LONDON: Thousands of Afghan refugees who have been housed in hotels in the UK following the Kabul evacuation last year have been told by authorities to look for new accommodation on online real estate portals.
The UK Home Office has told refugees to find accommodation on Rightmove or Zoopla, The Guardian reported.
On the first anniversary of the Taliban takeover, the UK government is still providing hotel accommodation to 9,500 Afghan refugees, with only 7,000 having been rehoused.
Although charities have welcomed government moves to end the use of hotels to accommodate the refugees, charity officials are concerned that many will fail to find suitable accommodation in the private rented sector and may end up homeless.
Afghan families with children will struggle to find affordable accommodation that is large enough using the housing benefit provided.
Charities also highlighted the fact that refugees may not be able to negotiate their own rental agreements due to language barriers, and would not have paperwork such as passports and bank statements that are required to rent a property.
Home Office sources say that in addition to encouraging Afghan families living in hotels to look for their own housing, they aim to offer each family two choices of accommodation somewhere in the UK. However, it is not known if they will be given a choice of location.
The Home Office said the accommodation offers would be “good, decent proposals,” but that if families rejected the offers, they would be provided with a further two months of hotel accommodation. It did not say what would happen if the families failed to secure accommodation after that.
Home Office sources say they are trying to encourage Afghan families to move to other parts of the UK, such as Wales, but this may be problematic for families with children who are attending school in large cities such as London.

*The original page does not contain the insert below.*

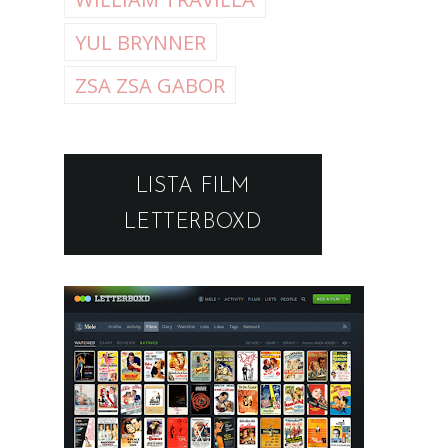
YUL BRYNNER
ZSA ZSA GABOR
LISTA FILM
LETTERBOXD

Waiting lists for council housing are long, especially for larger properties that can accommodate Afghan families with three or more children.
Despite Afghan families having the right to rent under immigration rules and landlords being able to check this using an online tool, some are reluctant to rent to people who do not have a British passport, or evidence of life in the UK such as utility bills and payslips.

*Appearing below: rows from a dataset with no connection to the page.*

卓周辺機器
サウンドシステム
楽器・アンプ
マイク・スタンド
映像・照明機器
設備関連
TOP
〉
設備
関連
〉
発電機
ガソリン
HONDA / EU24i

A letter sent to Afghan refugees from the Home Office says that not all councils will accept a request to put families on social housing waiting lists, urging them to start looking in the private rental sector.
“Not all councils will support you so it’s important to check,” the letters said. They urged the refugees to search for multiple properties to increase their chances of finding accommodation as the UK housing market is “very competitive.”
Eva Tabbasam, director of Gender Action for Peace and Security, expressed concern about the plans.
“Afghan families couldn’t have imagined that one year after arriving they’d still be warehoused in unsuitable accommodation, without space, privacy and stability. There is also a serious risk of homelessness for these families if suitable accommodation is not offered under the current Home Office plans, Tabbasam said.
“The government has had a year to sort things out — instead, it’s getting worse. If suitable accommodation was readily available for the 9,500 people still in hotels, families would already have been moved into it. We don’t yet know what kind of move on accommodation families will be offered,” she added.
London Councils’ executive member for communities, Claire Holland, said: “Boroughs are very concerned by the lack of alternative housing options for these families — a particular challenge in the capital due to the chronic shortage of affordable housing here.”
A Home Office spokesperson said that the use of hotels to house those resettling from Afghanistan is a temporary solution.
“We continue to work with over 350 local authorities to move Afghan families from hotels to permanent accommodation as quickly as possible,” they said.
“To support the resettlement of Afghan families, local authorities are given £20,520 ($24,789) per person over a three-year period. They have the flexibility to use this funding to contribute toward renting accommodation, including deposits, letting fees and furnishing.”